Note that we preserve our notion of “phantom-ness” as the
implementation (term-level code) of SuchThat makes no mention of
P.
Here’s the SortedList example, using our new SuchThat construct:
# As in the last post, we'll never need a value of type Sorted, so we
# don't implement a way to create Sorted values. We only need to
# reason about the type (as a proof type for SuchThat).
class Sorted:
def __init__(self):
raise NotImplementedError('This class should have no instances')
def ensure_sorted(x: List[Any]) -> SuchThat[List[Any], Sorted]:
return SuchThat(sorted(x))
def merge_sorted(
x: SuchThat[List[Any], Sorted],
y: SuchThat[List[Any], Sorted]
) -> SuchThat[List[Any], Sorted]:
# ...
It’s wordier than it was in Haskell, but it’s a pretty direct
translation (much more direct than I thought it would be when I first
started). Everything in Python is necessarily going to be more
flexible, and when it comes to type-level programming, a little more
ad-hoc. There’s also 1) run-time overhead to use these more
expressive types (for instance, having to access .a to operate on
the underlying data of a SuchThat term) and 2) extra verbosity in
source code for extracting values.
It’s up to library authors to apply these patterns in a way that hits the desired level of safety without becoming so cumbersome that users end up circumventing them. There’s still a lot of work to be done, 1) on the Python side to make the type-level constructs more workable, 2) on the Haskell side to make the data science ecosystem more complete and mainstream, and 3) on the theory side to make the more rigorous family of formal methods more accessible to workaday programmers.

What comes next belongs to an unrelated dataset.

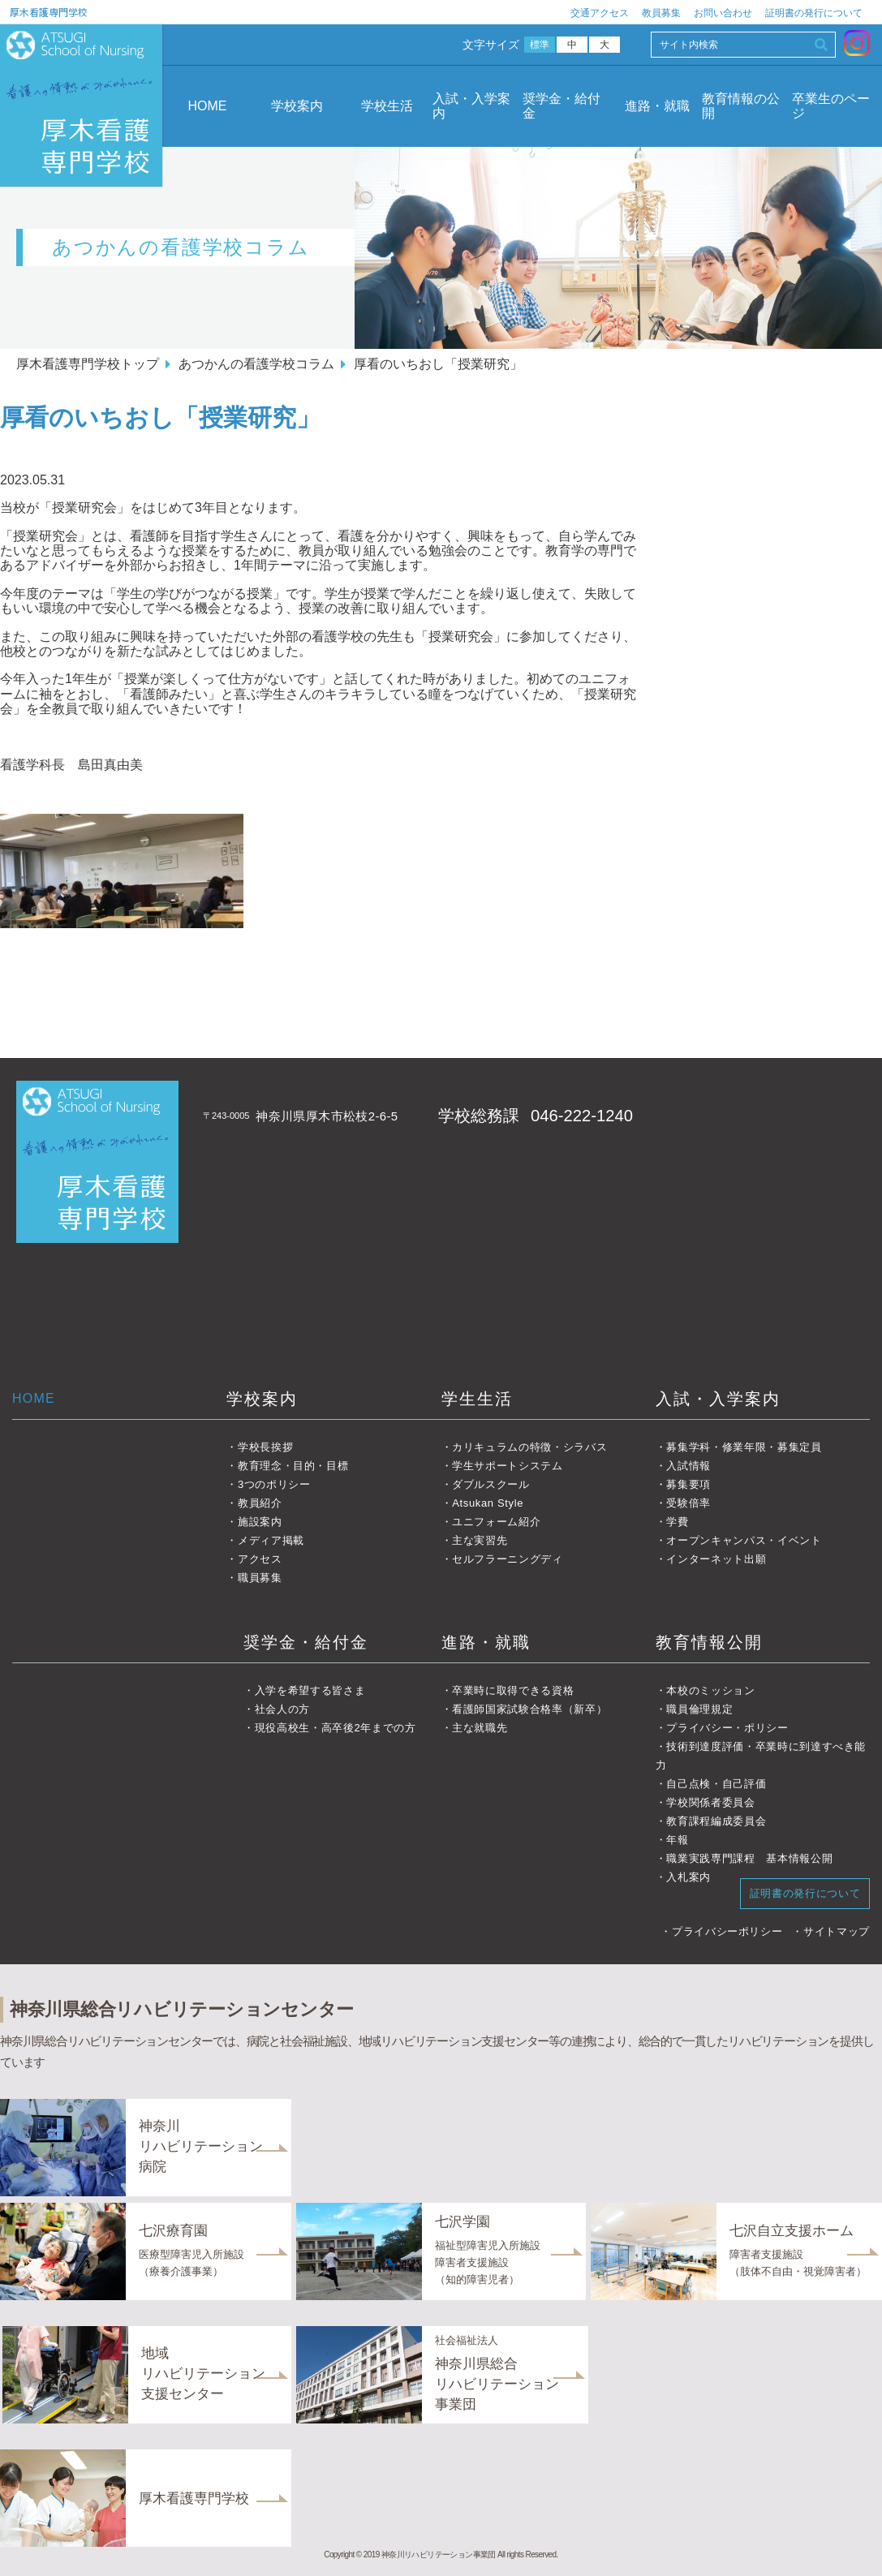 Image resolution: width=882 pixels, height=2576 pixels. I want to click on 学生生活, so click(477, 1399).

Until then, I believe these approaches comprise a compelling step in the right direction for both data science and software engineering as a whole. They work with no need to adopt radically new technology, and fit into paradigms and languages we’re already using. With the right support, this technology could become the way we do data science, and in doing so, dramatically improve the safety of the innumerable real-world systems which rely on it.